I dieci sciocchi della parabola guadarono un corso d'acqua e dopo aver raggiunto l'altra sponda vollero assicurarsi di aver tutti attraversato il guado senza danni. Uno dei dieci cominciò a contare, ma mentre contava gli altri, lasciò fuori se stesso.
"Ne vedo solo nove; di sicuro ne abbiamo perduto uno. Chi può essere?", disse. "Hai contato bene?", chiese un altro, e cominciò a contare. Ma anch'egli contò soltanto nove. Uno dopo l'altro ciascuno dei dieci contò solo nove, dimenticando se stesso. "Siamo soltanto nove", furono tutti d'accordo; "Ma chi manca?", si chiesero. Ogni sforzo che fecero per scoprire l'individuo "mancante" fallì. "Chiunque sia quello che è affogato", disse il più sentimentale dei dieci sciocchi, "lo abbiamo perduto". Così dicendo scoppiò in lacrime e gli altri lo imitarono.
Vedendoli piangere sulla sponda del fiume, un viandante compassionevole ne chiese loro il motivo. Essi raccontarono cos'era accaduto e dissero che persino dopo esserei contati parecchie volte non poterono contarsi più di nove. Nell'udire la loro storia, ma vedendoli tutti e dieci davanti a lui, il viandante intuì ciò che era accaduto. Al fine di far conoscere loro di essere realmente dieci e che tutti erano sopravvissuti al guado, disse loro: "Che ognuno di voi conti se stesso, ma uno dopo l'altro, in serie, uno, due, tre e così via, mentre io darò un colpo a ciascuno, così sarete sicuri di essere tutti inclusi nel conteggio ... e inclusi una volta solamente. Allora il decimo uomo mancante verrà trovato". Udendo ciò, essi si rallegrarono alla prospettiva di ritrovare il loro compagno "perduto" e accettarono il metodo suggerito dal viandante. Mentre il gentile viandante dava a turno un colpo a ognuno dei dieci, quello che veniva colpito contava se stesso ad alta voce. "Dieci", disse l'ultimo uomo mentre riceveva il colpo. Meravigliati, si guardarono l'un l'altro: "Siamo dieci", dissero con una sola voce e ringraziarono il viandante per aver rimosso la loro angoscia.
Questa è la parabola. Da dove fu introdotto il decimo uomo? Era mai stato perduto?

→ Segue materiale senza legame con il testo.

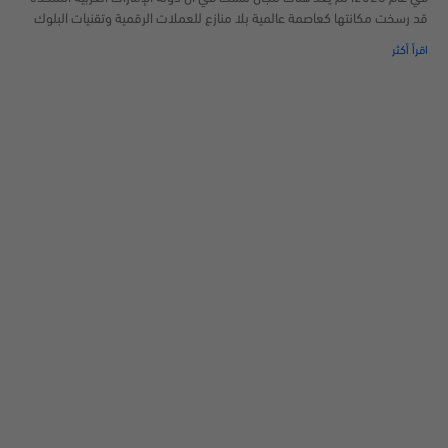
قد رسخت مكانتها كعاصمة عالمية بلا منازع للعملات الرقمية وتقنيات البلوك
اقرأ أكثر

Venendo a sapere che egli era stato sempre là, impararono forse qualcosa di nuovo? La causa della loro angoscia non era la perdita di qualcuno, ma era la loro stessa ignoranza o, piuttosto, la semplice supposizione che uno di loro fosse stato perduto.
Tale è il tuo caso. In verità non c'è alcuna ragione per te di essere miserabile ed infelice. Tu stesso imponi delle limitazioni alla tua vera natura di essere infinito e quindi ti lamenti di essere una creatura finita. Quindi intraprendi questa o quella pratica spirituale per trascendere limitazioni non esistenti. Ma se la tua stessa pratica spirituale ammette l'esistenza delle limitazioni, come può aiutarti a trascenderle?
Sappi che tu sei realmente l'infinito e puro essere, il Sé. Tu sei sempre quel Sé e nient'altro che quel Sé. La tua ingoranza è semplicemente un'ignoranza immaginaria, come l'ignoranza dei dieci sciocchi a proposito del decimo uomo perduto. È questa ignoranza che provocò la loro angoscia.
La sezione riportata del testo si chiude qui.